Be yourself, trust me, many people already suspect that you are gay, so coming out won’t surprise as many people as you think it will.

By Janell Hihi Copyright@2016

6 thoughts on “The Danger of Gay Men Who Are Afraid to Come Out & How They Affect Families, Communities & Children

  1. How is it the responsibility of the LGBT community to prevent closeted gay or lesbian people from marrying a straight person? It’s not as if there is a list of them. They have no more idea who they are than straight spouses do. If we want these marriages to stop, then we – straight people – have to make it plain and state it loud and clear that it’s OK to be gay, and the closeted gay people have to hear it from us. Calling them “assholes” isn’t going to encourage anyone to come out; you’ll just create more closet cases that way. The real assholes are the homophobic church leaders and politicians and teachers and neighbors who make it unsafe for a gay person to accept himself. Shut down the homophobic bullies, they’re the ones who cause these marriages to happen. They encourage gay people to act straight, date and marry a straight person. They reward them for it. Why aren’t you angry at them?


    1. Ever notice how African American people are always told to “Go fix your broken communities” As if black communities aren’t a part of America… as if black problems are not American problems… as if ghettos aren’t a part of systematic housing discrimination still rampant today if you look at the stats and astronomical number of lawsuits against banks…. that’s how the LGBT Community who like to compare themselves to the black struggle, can go “control” the closeted gays who mislead their families.


    2. It is very easy to point to church leaders, politicians etc. it is blame shifting. We all need to accept ourselves during our life time with all our character flaws and highlights and homosexual persons too have this task of looking within self. They have an extra dimension of work to do and being an honest human being is the challenge for all of us. If they are victims what then are the straight spouses???

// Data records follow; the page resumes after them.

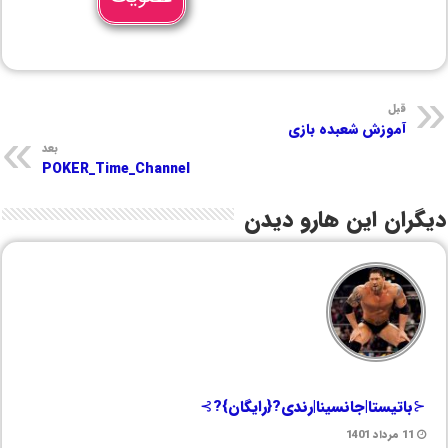
قبل
آموزش شعبده بازی
بعد
POKER_Time_Channel
دیگران این هارو دیدن
⊰باتیستا|جانسینا|رندی?{رایگان}?⊱
11 مرداد 1401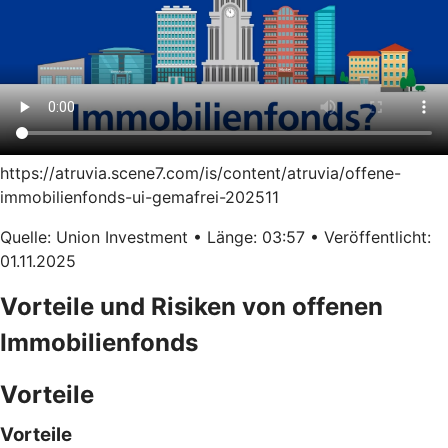
https://atruvia.scene7.com/is/content/atruvia/offene-
immobilienfonds-ui-gemafrei-202511
Quelle: Union Investment • Länge: 03:57 • Veröffentlicht:
01.11.2025
Vorteile und Risiken von offenen
Immobilienfonds
Vorteile
Vorteile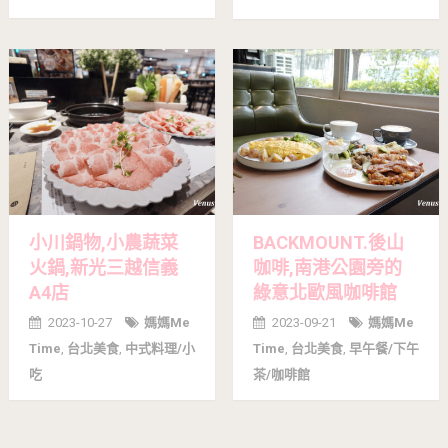
小川鍋物,小農蔬菜
BACKMOUNT.後山
火鍋,新光三越信義
咖啡,南港公園旁的
A4店
綠意北歐風咖啡館
2023-10-27
媽媽me
2023-09-21
媽媽me
Time
,
台北美食
,
中式料理/小
Time
,
台北美食
,
早午餐/下午
吃
茶/咖啡館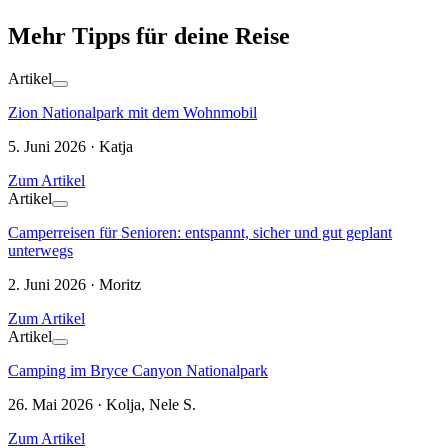
Mehr Tipps für deine Reise
Artikel
Zion Nationalpark mit dem Wohnmobil
5. Juni 2026 · Katja
Zum Artikel
Artikel
Camperreisen für Senioren: entspannt, sicher und gut geplant
unterwegs
2. Juni 2026 · Moritz
Zum Artikel
Artikel
Camping im Bryce Canyon Nationalpark
26. Mai 2026 · Kolja, Nele S.
Zum Artikel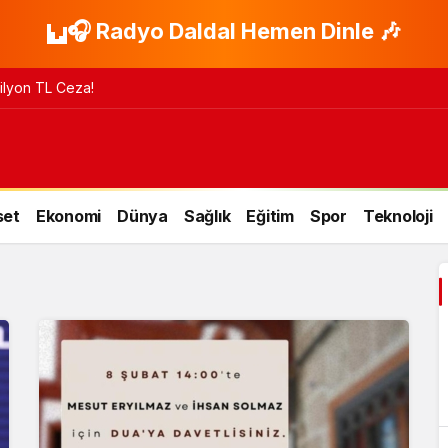
🎧 Radyo Daldal Hemen Dinle 🎶
 Milyon TL Ceza!
set
Ekonomi
Dünya
Sağlık
Eğitim
Spor
Teknoloji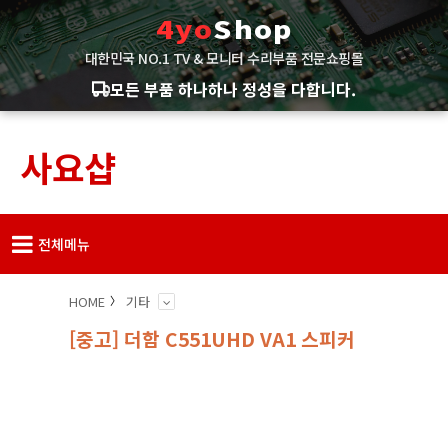
4yo
Shop
대한민국 NO.1 TV & 모니터 수리부품 전문쇼핑몰
모든 부품 하나하나 정성을 다합니다.
사요샵
전체메뉴
HOME
기타
[중고] 더함 C551UHD VA1 스피커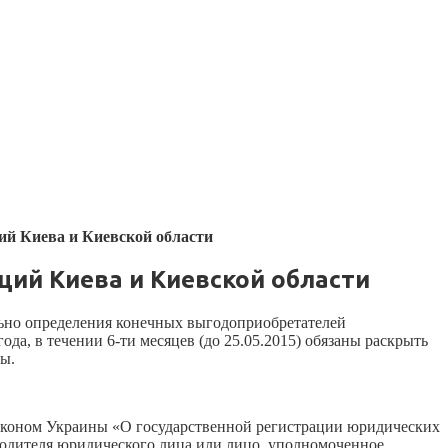
ий Киева и Киевской области
ий Киева и Киевской области
льно определения конечных выгодоприобретателей
а, в течении 6-ти месяцев (до 25.05.2015) обязаны раскрыть
ы.
аконом Украины «О государственной регистрации юридических
одителя юридического лица или лицо, уполномоченное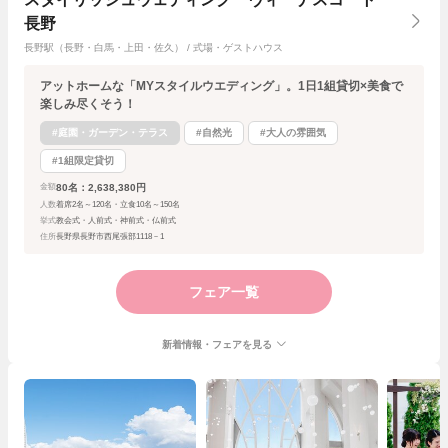
長野
長野駅（長野・白馬・上田・佐久） / 式場・ゲストハウス
アットホームな「MYスタイルウエディング」。1日1組貸切×美食で
楽しみ尽くそう！
#庭園・ガーデン・テラス
#自然光
#大人の雰囲気
#1組限定貸切
80名：2,638,380円
金額
人数
着席2名～120名・立食10名～150名
挙式
教会式・人前式・神前式・仏前式
住所
長野県長野市西尾張部1118－1
フェア一覧
新着情報・フェアを見る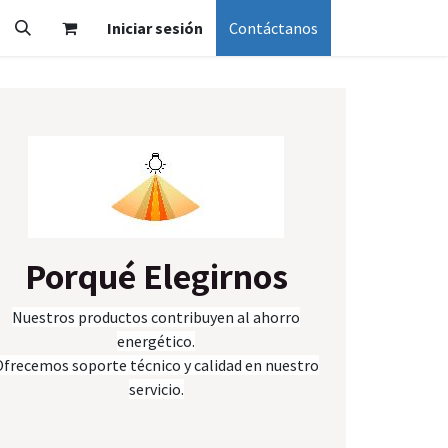
Iniciar sesión
Contáctanos
Porqué Elegirnos
Nuestros productos contribuyen al ahorro
energético.
Ofrecemos soporte técnico y calidad en nuestro
servicio.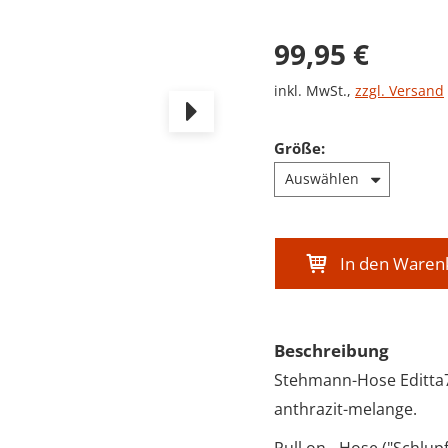
Verkaufsprei
99,95 €
inkl. MwSt.
,
zzgl. Versand
Größe
:
In den Waren
Beschreibung
Stehmann-Hose Editta7
anthrazit-melange.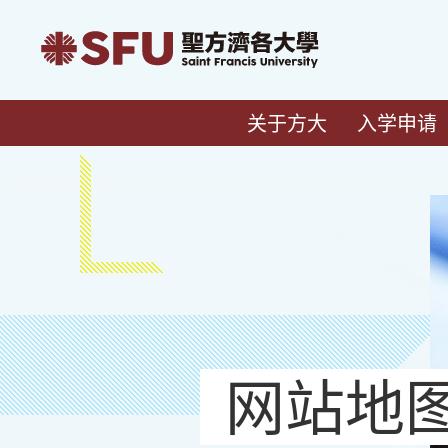
关于方大
入学申请
网站地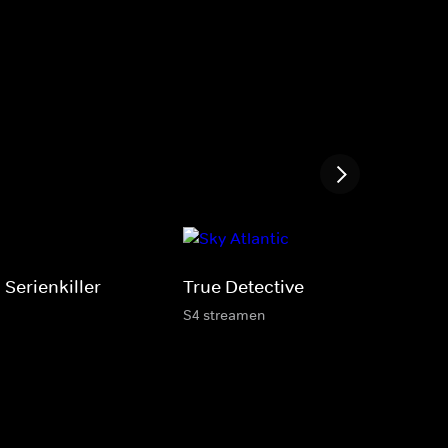
 Serienkiller
True Detective
S4 streamen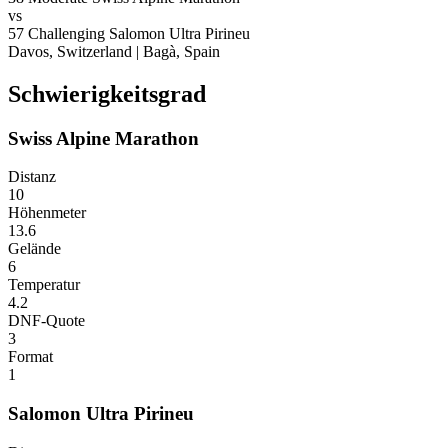
vs
57
Challenging
Salomon Ultra Pirineu
Davos, Switzerland
|
Bagà, Spain
Schwierigkeitsgrad
Swiss Alpine Marathon
Distanz
10
Höhenmeter
13.6
Gelände
6
Temperatur
4.2
DNF-Quote
3
Format
1
Salomon Ultra Pirineu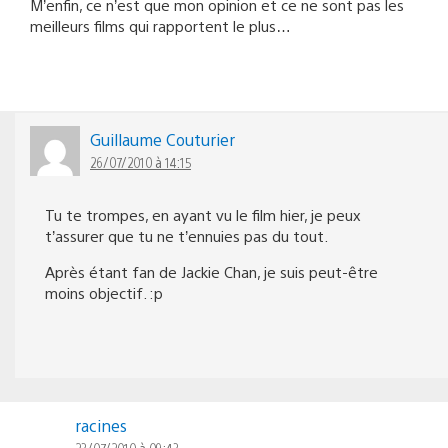
M’enfin, ce n’est que mon opinion et ce ne sont pas les
meilleurs films qui rapportent le plus…
Guillaume Couturier
26/07/2010 à 14:15
Tu te trompes, en ayant vu le film hier, je peux
t’assurer que tu ne t’ennuies pas du tout.
Après étant fan de Jackie Chan, je suis peut-être
moins objectif. :p
racines
23/07/2010 à 09:43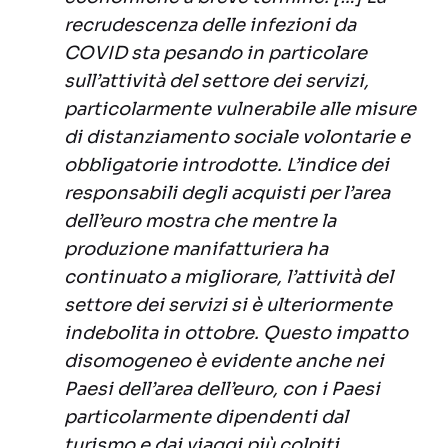
recrudescenza delle infezioni da
COVID sta pesando in particolare
sull’attività del settore dei servizi,
particolarmente vulnerabile alle misure
di distanziamento sociale volontarie e
obbligatorie introdotte. L’indice dei
responsabili degli acquisti per l’area
dell’euro mostra che mentre la
produzione manifatturiera ha
continuato a migliorare, l’attività del
settore dei servizi si è ulteriormente
indebolita in ottobre. Questo impatto
disomogeneo è evidente anche nei
Paesi dell’area dell’euro, con i Paesi
particolarmente dipendenti dal
turismo e dai viaggi più colpiti.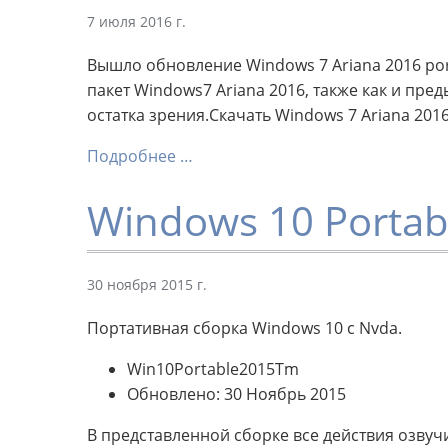
7 июля 2016 г.
Вышло обновление Windows 7 Ariana 2016 por
пакет Windows7 Ariana 2016, также как и пр
остатка зрения.Скачать Windows 7 Ariana 201
Подробнее …
Windows 10 Portab
30 ноября 2015 г.
Портативная сборка Windows 10 с Nvda.
Win10Portable2015Tm
Обновлено: 30 Ноябрь 2015
В представленной сборке все действия озву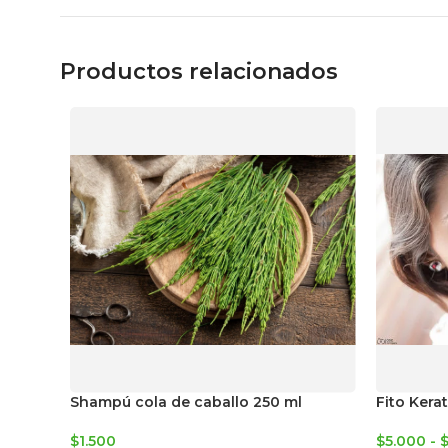
Productos relacionados
Shampú cola de caballo 250 ml
Fito Kera
$
1.500
$
5.000
-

  2. OK, but two wrongs don’t make a right. You’re turning this into a contest now of who is more aggrieved and who is less aggrieved. African American people are mistreated and marginalized, and LGBT people are also mistreated and marginalized. Don’t turn this into a comparison of who gets it worse. The common enemy here is not each other, the common enemy is the racism, the homophobia, the bigotry and the stigmas in the larger society around us. It makes no sense for one downtrodden group to turn on another downtrodden group. That’s what keeps the evil people in power: they get the underlings to fight each other instead of joining forces against them. It’s not fair to the African American community to tell them to clean up their communities when they didn’t create them, and it’s also not fair to tell LGBT people it’s their fault these marriages happen when LGBT people have been working hard to convince other gay people to come out and fight the homophobia. You and I are on the same side, at least, that’s how I see it. I hope you do too.